Abstract
Purpose :
Glaucoma is one of the most prevalent causes of world blindness, characterised by high IOP and associated loss of retinal ganglion cells in the retina. For the development of novel therapies, reliable animal models that mimic disease pathology are still lacking and improvements to current models, as well as understanding of differences amongst strains are also needed.
Methods :
An experimental model of glaucoma induced by injection of magnetic microspheres into the anterior chamber to increase intraocular pressure (IOP) was examined for phenotypic and electrophysiological responses in two rat strains. We injected spheres at various concentrations (20, 15, 10, or 5mg/ml) using Lister Hooded or Norway Brown rats. IOP was measured for up to a period of 7 weeks using a rebound tonometer. Optic nerve damage was determined by electron-microscopy examination and retinal ganglion cell function was assessed by measurement of the scotopic negative and positive threshold responses of the ERG.
Results :
There was a significant rise in IOP and decline in RGC function and number, for Norway brown rats receiving 20, 15 or 10mg/ml microspheres. The results showed that 10mg/ml microspheres are optimal to produce a rise in IOP that was related to the functional damage in RGCs as shown by significant impairment to the nSTR and pSTR. However, Lister hooded did not respond as robustly to the microbeads, showing higher variability in IOP. An impairment to the pSTR and nSTR was observed in Lister hooded rats, independent of IOP elevation. There were no significant differences in ERG responses of the control eyes between the strains.

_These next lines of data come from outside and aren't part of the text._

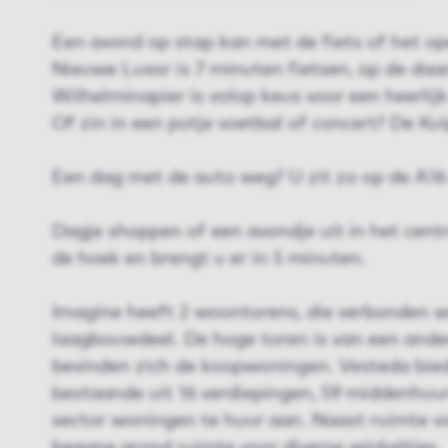
Een avond op stap kan met de fiets of het op
Nieuwe Luxor is 7 minuten fietsen, op de daa
Wilhelminapier is volop keus voor een heerlijk 
Of zin in een potje voetbal of concert? De Kui
Een dag met de auto weg? U zit zo op de A16
Dagje shoppen of een avondje uit in het cen
de hoek en brengt u er in 5 minuten.
Imagine heeft 2 woontorens, die verbonden 
laagbouwdeel. De hoge toren is van een ander
bevinden zich de koopwoningen. Vesteda biedt
bestaande uit 16 verdiepingen, 59 middenhuur
sector woningen te huur aan. Naast ruimte vo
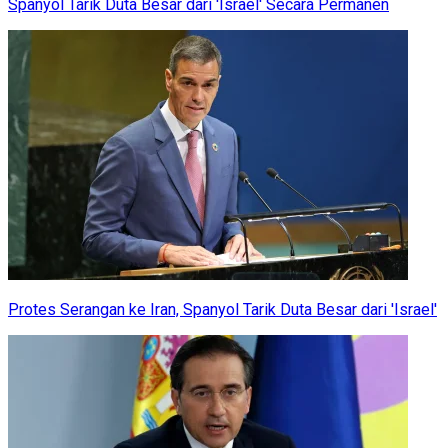
Spanyol Tarik Duta Besar dari 'Israel' Secara Permanen
Protes Serangan ke Iran, Spanyol Tarik Duta Besar dari 'Israel'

Electron microscopy analysis of the axonal damage showed a significant impairment of RGC axons in both strains.
Conclusions :
This magnetic microsphere model is easy to conduct and appears to resemble human disease when induced in the Norway brown rat. This is suggested by observations that raised IOP correlates to RGC loss and associated functional decline. However, this response is not replicated in the Lister hooded strain. Further investigations on the physiological and anatomical differences between strains may aid in the selection of animals for experimental studies of glaucoma therapies.
This abstract was presented at the 2019 ARVO Annual Meeting, held in Vancouver, Canada, April 28 - May 2, 2019.